Step 5): setting threshold T discerns judgement
Set a threshold value T,, judge that promptly current iris image sample in iris image to be identified and the database is from same eyes as P during as P<T.When P>T, judge that promptly current iris image sample in iris image to be identified and the database is from different eyes.
By above 10 steps, just can carry out the identification of real-time by gathering iris image.
Need to prove:
1, the purpose of introducing safety coefficient is for fear of noise such as introducing eyelashs in to iris image binaryzation process in the step 1) of step 3.What the value of safety coefficient can not be established is excessive or too small, and usually value is 5 more suitable.

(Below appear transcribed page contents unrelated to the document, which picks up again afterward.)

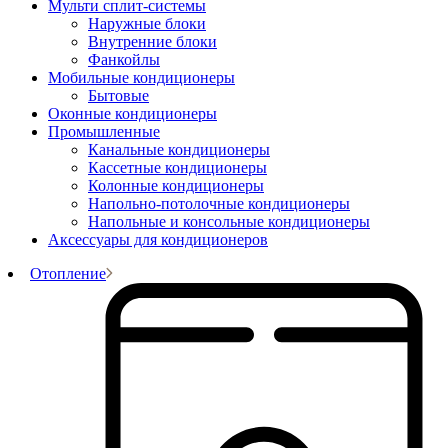
Мульти сплит-системы
Наружные блоки
Внутренние блоки
Фанкойлы
Мобильные кондиционеры
Бытовые
Оконные кондиционеры
Промышленные
Канальные кондиционеры
Кассетные кондиционеры
Колонные кондиционеры
Напольно-потолочные кондиционеры
Напольные и консольные кондиционеры
Аксессуары для кондиционеров
Отопление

2, the purpose that finds the rough center of circle the step 2 of step 3) is in order to be that true origin is set up coordinate system with this center of circle in the step 4) of step 3, and then determines four and can search for round quadrant.

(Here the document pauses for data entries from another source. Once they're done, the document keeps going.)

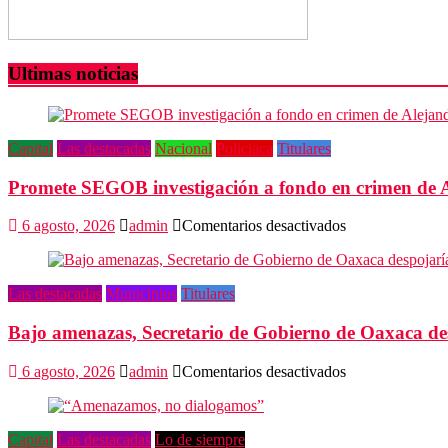
Ultimas noticias
Capital
Las destacadas
Nacional
Policiaca
Titulares
Promete SEGOB investigación a fondo en crimen de 
en
6 agosto, 2026
admin
Comentarios desactivados
Promete
SEGOB
investigación
Las destacadas
Municipios
Titulares
a
fondo
Bajo amenazas, Secretario de Gobierno de Oaxaca de
en
crimen
de
en
6 agosto, 2026
admin
Comentarios desactivados
Alejandro
Bajo
Leyva
amenazas,
Secretario
Capital
Las destacadas
Lo de siempre
de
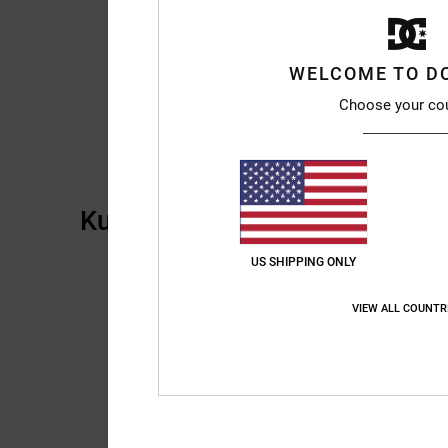
WELCOME TO D
Choose your co
Kundenbewertungen
US SHIPPING ONLY
VIEW ALL COUNTR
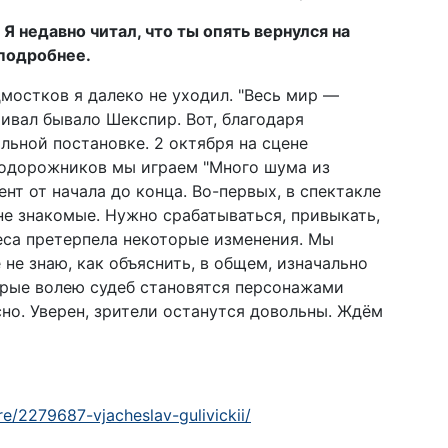
Я недавно читал, что ты опять вернулся на
подробнее.
дмостков я далеко не уходил. "Весь мир —
ривал бывало Шекспир. Вот, благодаря
льной постановке. 2 октября на сцене
нодорожников мы играем "Много шума из
нт от начала до конца. Во-первых, в спектакле
 не знакомые. Нужно срабатываться, привыкать,
еса претерпела некоторые изменения. Мы
 не знаю, как объяснить, в общем, изначально
рые волею судеб становятся персонажами
но. Уверен, зрители останутся довольны. Ждём
re/2279687-vjacheslav-gulivickii/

3, the step 3) of step 3 only selects for use the Roberts operator to carry out rim detection in numerous edge detection operators.Be that it is more obvious to become edge in making because the threshold value of binaryzation is selected better.So use simple Roberts operator can accurately detect inward flange, and because its calculating is simple, so also have very high arithmetic speed.
4, in the step 2 of step 3) in calculate the center of circle and the radius that can "ball-park" estimate goes out the iris inward flange according to the accumulation of gray scale.But the reason that also will carry out step 3), step 4), step 5) be since the texture major part of iris all in place, so "ball-park" estimate can influence discrimination near inward flange.The inward flange of iris needs accurately location, so come the accurate localization inward flange by step 3), step 4), step 5).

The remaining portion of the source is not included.